The format was created by Chris Walshaw in 1997 when dial-up was the norm. With ABC, people were able to swap tunes on email lists or bulletin boards without transferring weighty image or sound files. If you had ABC software on your computer, you could convert that lightweight text file into sheet music …or audio.
That brings me to the second old format: midi files. File extension:
audio/midi. Like ABC, it’s a lightweight format for encoding the instructions for music instead of the music itself.
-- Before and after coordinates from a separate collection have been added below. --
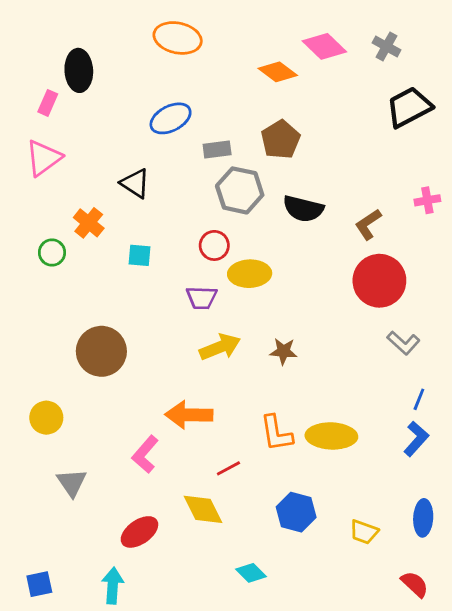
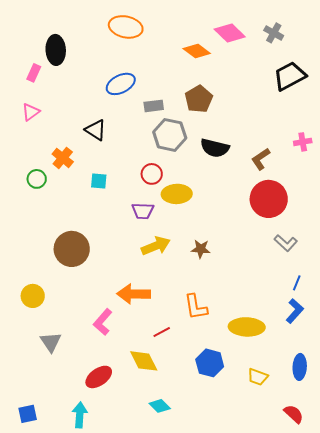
pink triangle: (44, 158) -> (31, 112), size x0.7
yellow ellipse: (331, 436) -> (247, 327), moved
cyan diamond: (251, 573) -> (160, 406), moved

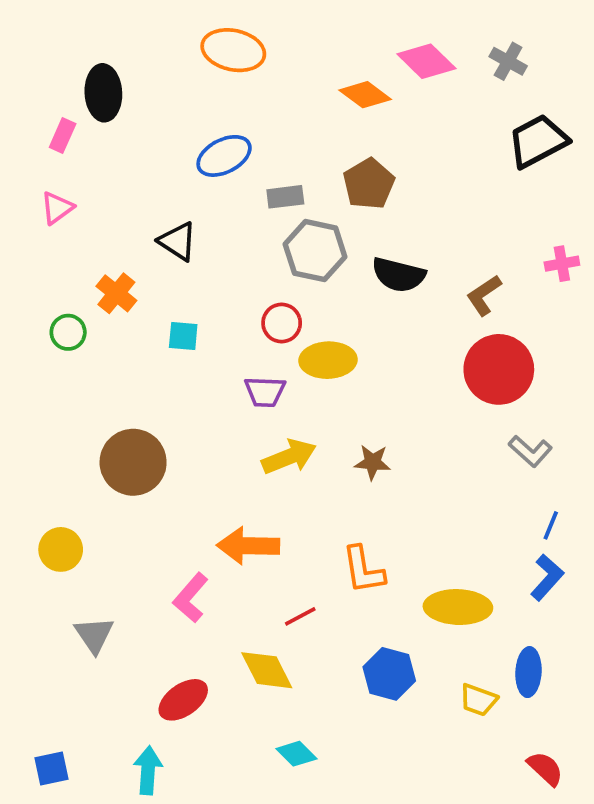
blue ellipse: (300, 367) -> (528, 672), moved

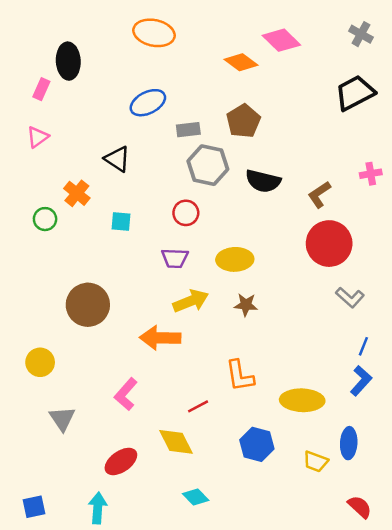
gray cross: (508, 61) -> (361, 34), moved
yellow ellipse: (328, 360) -> (235, 259), moved
orange arrow: (248, 546) -> (160, 338), moved

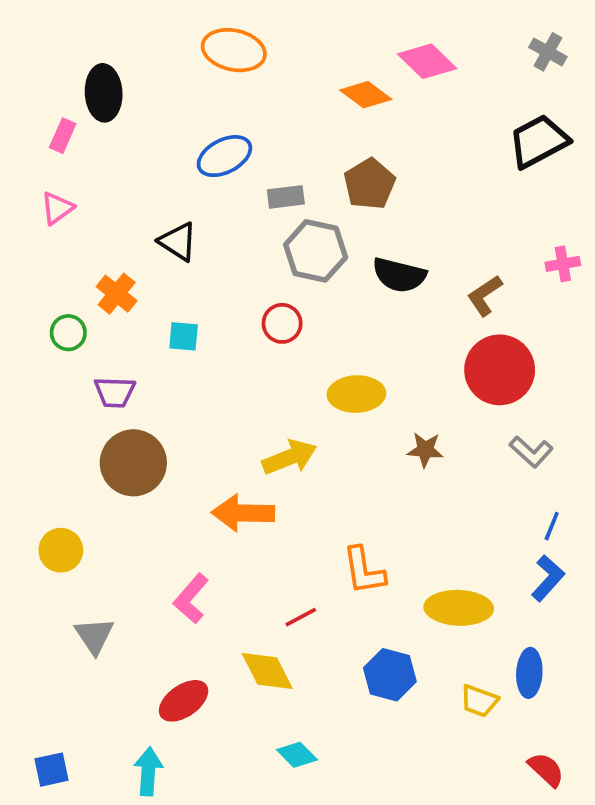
purple trapezoid: (175, 258) -> (115, 392), moved
brown star: (246, 305) -> (425, 450), moved

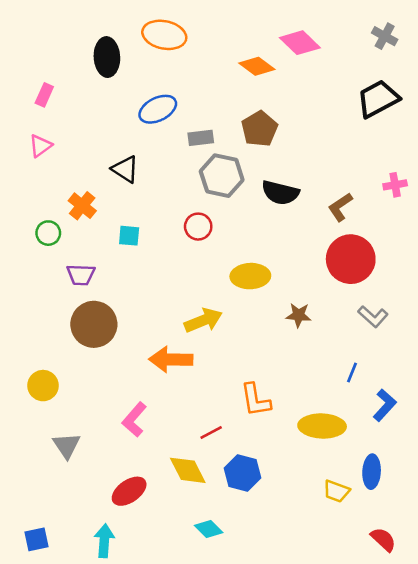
black ellipse: (104, 93) -> (107, 57), moved
blue line: (552, 526) -> (352, 373), moved
blue hexagon: (390, 675) -> (243, 473), moved

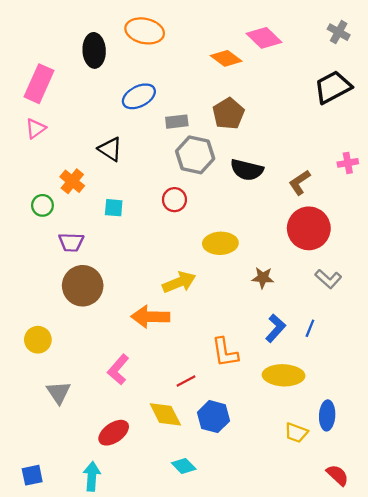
pink rectangle: (44, 95) -> (39, 84), size x1.8
blue L-shape: (385, 405) -> (275, 328), moved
Think of it like SVG: instead of storing the final pixels of an image, SVG stores the instructions for drawing the image instead. The instructions in a midi file are like “play this note for this long on this instrument.” Again, as with ABC, you need some software to turn the instructions into sound.
There was a time when lots of software could play midi files. Quicktime on the Mac, for example. You could even embed midi files in web pages. I mean literally embed them …with the
embed element. No Geocities page was complete without an autoplaying midi file.
But times have changed. These days it’s hard to find software that plays midi files. Quicktime doesn’t do it anymore. And you’d need to go to the app store on iOS to find a midi file player. It’s time to phase out the midi files on The Session.
I still want to provide automatically-generated audio though. Fortunately ABCJS gives me a way to do this. But instead of using the old technology of midi files, it uses a more modern browser feature: the Web Audio API.
Not only is there a separate short mp3 file for each note in seven octaves, but if you want the sound of a different instrument, you need samples for all seven octaves in that instrument. They’re called soundfonts.
The reason why Benjamin has a repo of soundfonts is because he needed to create midi-like audio in the browser. He wanted to do this for a project on September 28th and 29th, 2013 …at Science Hack Day San Francisco!
I was there too—working on my own audio-related hack—and I remember the excellent (and winning) hack that Benjamin worked on. It was called Symphony of Satellites and it’s still online along with the promo video. Here’s Benjamin’s post-hackday write-up from seven years ago.
It’s rare that the worlds of the web and Irish music cross over. When I got to meet Paul—creator of ABCJS—at a web conference a couple of years ago it kind of blew my mind. Last weekend when I set out to dabble with a feature on The Session, I certainly didn’t expect to stumble on a connection to Science Hack Day! (Aside: the first Science Hack Day was ten years ago—yowzers!)
Anyway, I was able to get that audio playback working on The Session. Except for some weirdness on iOS that I had to fix. But that’s a hack for another day.